But as the COVID-19 pandemic rapidly spread in March, many of the nation’s consumers were either forced to work remotely or not at all, as the incredibly infectious disease forced countless businesses to close their doors.
This, in turn, put pressure on U.S. markets as the Department of Labor reported nearly 3.3 million people filed for unemployment the week ending March 21.
In an effort to stabilize the economy, the Federal Reserve announced a pledge on Monday to purchase unlimited amounts of Treasuries and mortgage bonds, which they believe will grease the wheels of the credit markets.
The purchases also attempt to avoid the type of credit crunch seen after the collapse of the financial system in 2008 and could result in new lows for home-loan rates.
But will these rate declines benefit the housing market?
In an exclusive video interview, HousingWire spoke to Mountain Lake Consulting’s CEO David Stevens about the economy’s recent turbulence and what the Fed’s decision means for the mortgage industry.
Stevens, who is the former president and CEO of the Mortgage Bankers Association and an industry titan who currently serves on several advisory boards, explains why bond-buying may or may not be good for the market.
This interview has been lightly edited for length and clarity.
Q: This week, the Fed announced the unlimited purchase of MBS and treasuries, adding multifamily. How do you think this will impact the housing market overall?
A: That was a critical move, as anybody in the mortgage industry knows rates increased the week prior, and that was due to what we call an imbalance in the supply of mortgage-backed securities in the marketplace.
This was caused by two things: one was the origination pipelines were very full and then secondly, a lot of holders of mortgage-backed securities, were unloading them based on concerns about prepayment speeds.
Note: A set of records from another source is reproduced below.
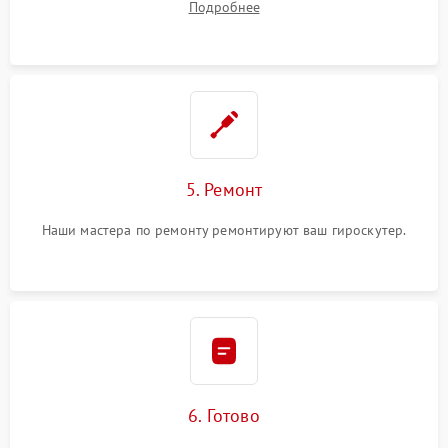
Подробнее
5. Ремонт
Наши мастера по ремонту ремонтируют ваш гироскутер.
6. Готово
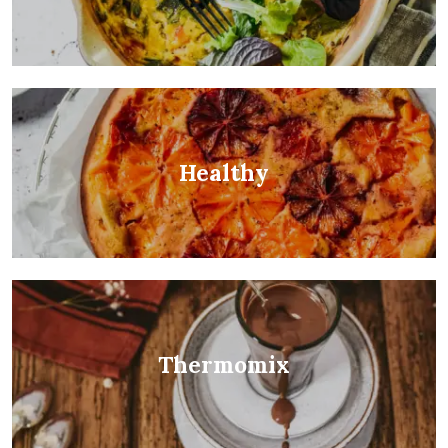
Healthy
Thermomix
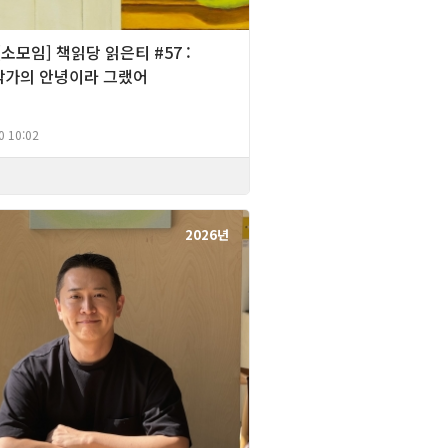
][소모임] 책읽당 읽은티 #57 :
작가의 안녕이라 그랬어
0 10:02
2026년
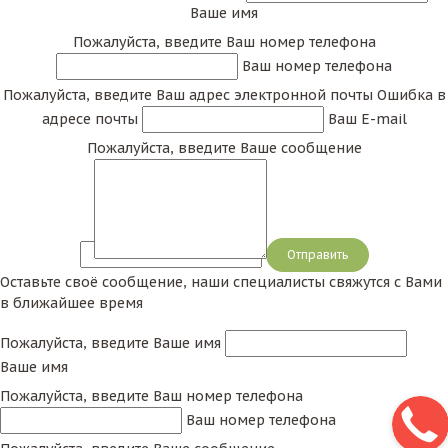
Ваше имя
Пожалуйста, введите Ваш номер телефона
Ваш номер телефона
Пожалуйста, введите Ваш адрес электронной почты
Ошибка в
адресе почты
Ваш E-mail
Пожалуйста, введите Ваше сообщение
Сообщение
Оставьте своё сообщение, наши специалисты свяжутся с Вами
в ближайшее время
Пожалуйста, введите Ваше имя
Ваше имя
Пожалуйста, введите Ваш номер телефона
Ваш номер телефона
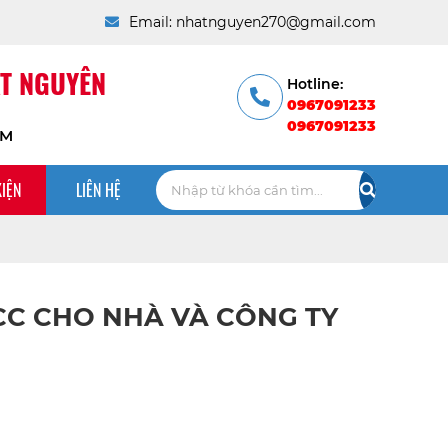
Email: nhatnguyen270@gmail.com
T NGUYÊN
Hotline:
0967091233
0967091233
CM
KIỆN
LIÊN HỆ
CC CHO NHÀ VÀ CÔNG TY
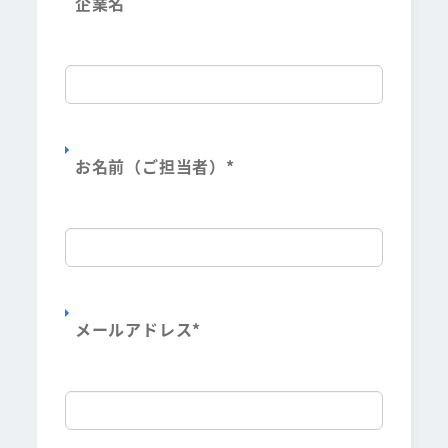
企業名
お名前（ご担当者）
*
メールアドレス
*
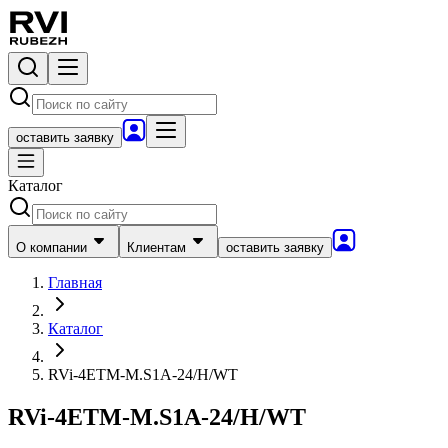
оставить заявку
Каталог
О компании
Клиентам
оставить заявку
Главная
Каталог
RVi-4ETM-M.S1A-24/H/WT
RVi-4ETM-M.S1A-24/H/WT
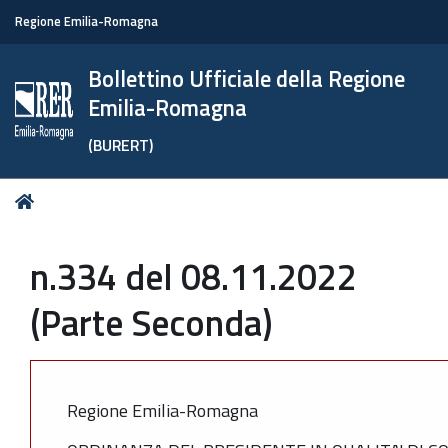
Regione Emilia-Romagna
Bollettino Ufficiale della Regione
Emilia-Romagna
(BURERT)
Tu
Home
sei
qui:
n.334 del 08.11.2022
(Parte Seconda)
Regione Emilia-Romagna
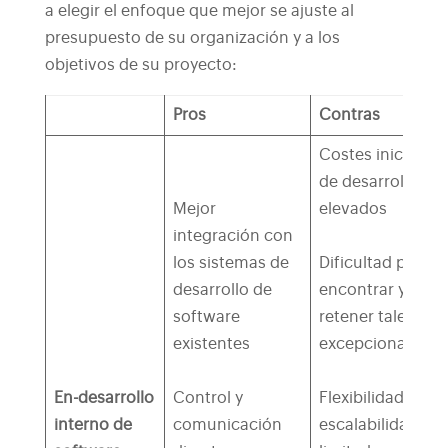
a elegir el enfoque que mejor se ajuste al
presupuesto de su organización y a los
objetivos de su proyecto:
Pros
Contras
Costes iniciales 
de desarrollo
Mejor
elevados
integración con
los sistemas de
Dificultad para
desarrollo de
encontrar y
software
retener talentos
existentes
excepcionales
En-
desarrollo
Control y
Flexibilidad y
interno de
comunicación
escalabilidad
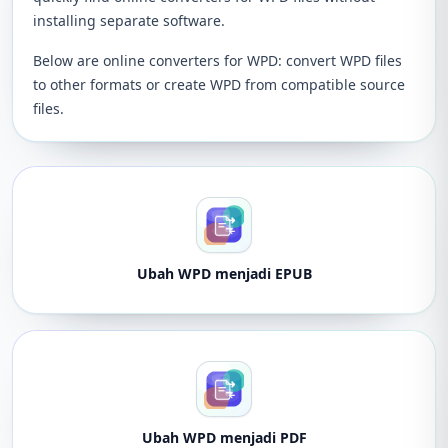
installing separate software.
Below are online converters for WPD: convert WPD files
to other formats or create WPD from compatible source
files.
Ubah WPD menjadi EPUB
Ubah WPD menjadi PDF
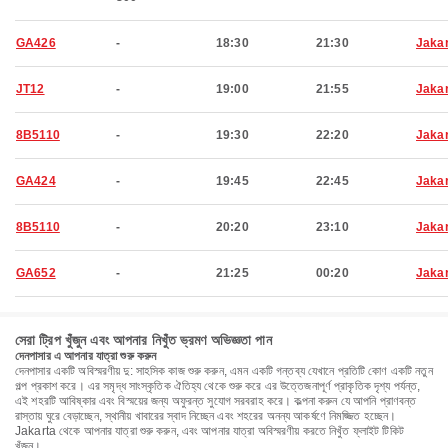
GA426
-
18:30
21:30
Jaka
JT12
-
19:00
21:55
Jaka
8B5110
-
19:30
22:20
Jaka
GA424
-
19:45
22:45
Jaka
8B5110
-
20:20
23:10
Jaka
GA652
-
21:25
00:20
Jaka
সেরা ট্রিপ খুঁজুন এবং আপনার নিখুঁত ভ্রমণ অভিজ্ঞতা পান
দেনপাসার এ আপনার যাত্রা শুরু করুন
দেনপাসার একটি অবিস্মরণীয় দু: সাহসিক কাজ শুরু করুন, এমন একটি গন্তব্য যেখানে প্রতিটি কোণ একটি নতুন
গল্প প্রকাশ করে। এর সমৃদ্ধ সাংস্কৃতিক ঐতিহ্য থেকে শুরু করে এর উত্তেজনাপূর্ণ প্রাকৃতিক দৃশ্য পর্যন্ত,
এই শহরটি আবিষ্কার এবং বিস্ময়ের জন্য অফুরন্ত সুযোগ সরবরাহ করে। কল্পনা করুন যে আপনি প্রাণবন্ত
রাস্তায় ঘুরে বেড়াচ্ছেন, স্থানীয় খাবারের স্বাদ নিচ্ছেন এবং শহরের অনন্য আকর্ষণে নিমজ্জিত হচ্ছেন।
Jakarta থেকে আপনার যাত্রা শুরু করুন, এবং আপনার যাত্রা অবিস্মরণীয় করতে নিখুঁত ফ্লাইট টিকিট
খুঁজুন।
It was not only causing rates to rise but it was also putting some institutions at risk for margin calls. This could have had a really negative impact on the economy.
So, the pressure was put on the Fed starting late last week, and people were working all through the weekend trying to get an announcement. While we were actually hoping for an announcement Sunday evening, it came Monday morning and it was a critical announcement that they would step in and create what’s called a short in capital market standards, and that has helped bring rates down.
I think as everybody knows, mortgage-backed security pricing really rallied over the last day or so. And while other issues are affecting interest rates, it’s having a really good impact so far.
Q: We know bond-buying is aimed at providing liquidity and pushing rates lower. Do you think this is likely to bolster the economy?
Well, the variables we’re facing right now are entirely different. Two weeks ago, we were barely talking about the coronavirus, and now, the whole world has changed. So, there’s a lot of things affecting rates.
It’s not just the value of mortgage-backed securities, it’s servicing values and servicing values have worsened fairly significantly.
What we don’t know is the details of the $2 trillion legislative package that has just been announced and hasn’t even been drafted yet. At this point, It’s just the terms on an agreement.
As of today, these things are all going to have an impact on the supply of treasuries in the marketplace, because they’re going to have to raise money to pay for this legislation.
So, on one hand, the bond-buying should drive rates lower in a traditional sense, but what we don’t know is what the overall supply of debt is going to be and what it ultimately means for interest rates.
Read the rest of the Q&A and watch the full video interview with Stevens below.
Q: Do you anticipate rates reaching lower than 3% this year, and if so, what does this mean for the overall housing market?
I think an overall rate decline is always good for homebuyers, those that own homes now and those that can potentially refinance. It infuses the economy with a lot of spendable cash for consumers. And if you can lower mortgage payments and rent payments, that could theoretically impact households across the country.
All of this is positive, and at some point, the amount of debt that this nation is putting on its balance sheet, from the previous tax plan that was passed in this administration, debt that was inherited from previous administrations and now this extraordinary $2 trillion package, will ultimately put upward pressure on rates.
But in the short run, I think lower mortgage rates would be better for our economy, consumers and the housing market, which is a critical sector.
We should all expect as we get through the curve of the virus, that rates probably will begin to drop back to levels we saw leading into this event.
Q: There is a lot of news coming out right now. What do you think the industry should be focused on that they maybe they aren’t?
I think right now we’re going to be engaged in a lot of quality control variables we need to consider. The other thing I would just say is, as we come out of this, and we are far from done, there’s going to be a lot of stress, particularly on the servicing community, and particularly on those that are in the Ginnie Mae business more than the Freddie Mac and Fannie Mae agency business.
But we know the non-qm markets are frozen, and the jumbo market is getting dried up, co-issue has essentially gone away. There’s a lot of impacts in the correspondent space, servicing stress is going to go up and depending on where you operate geographically, you may inherit some of that risk at your company based on your borrower profile, your pipeline and the kind of body control you put in place.
So, at this point, I think it’s all hands on deck, and team meetings with leadership that include operations, production, capital markets, and more, is going to be really important to make sure that we all get through this together.